#### [Entries supplied]
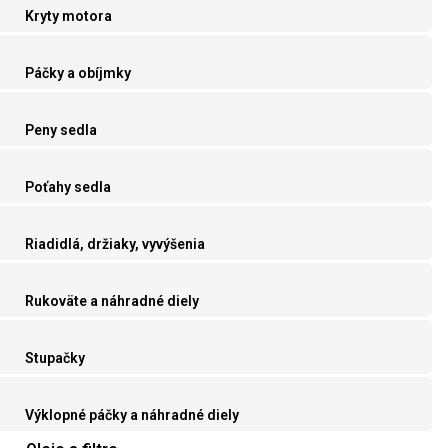
Kryty motora
Páčky a obíjmky
Peny sedla
Poťahy sedla
Riadidlá, držiaky, vyvýšenia
Rukoväte a náhradné diely
Stupačky
Výklopné páčky a náhradné diely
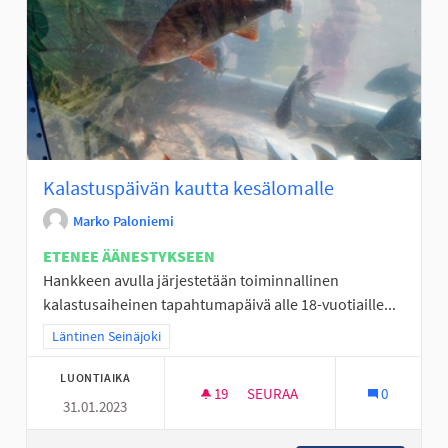
Kalastuspäivän kautta kesälomalle
Marko Paloniemi
ETENEE ÄÄNESTYKSEEN
Hankkeen avulla järjestetään toiminnallinen
kalastusaiheinen tapahtumapäivä alle 18-vuotiaille...
Rajaa tulokset teeman mukaan: Läntinen Seinäjoki
Läntinen Seinäjoki
LUONTIAIKA
19
19 SEURAAJAA
SEURAA
0
31.01.2023
KALASTUSPÄIVÄN KAUTTA KES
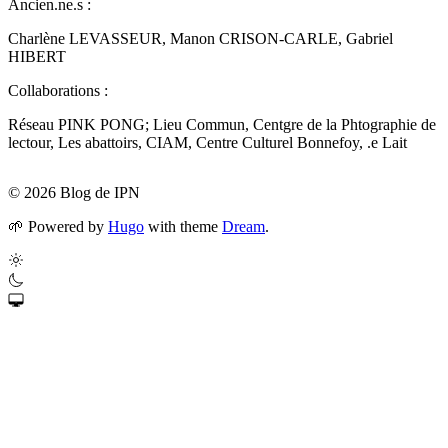
Ancien.ne.s :
Charlène LEVASSEUR, Manon CRISON-CARLE, Gabriel
HIBERT
Collaborations :
Réseau PINK PONG; Lieu Commun, Centgre de la Phtographie de
lectour, Les abattoirs, CIAM, Centre Culturel Bonnefoy, .e Lait
© 2026 Blog de IPN
🌱
Powered by
Hugo
with theme
Dream
.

#### [Your assignment]
When the word "náhradné" shows up in a line of the entries, pull that line out.

#### [Task output]
Rukoväte a náhradné diely
Výklopné páčky a náhradné diely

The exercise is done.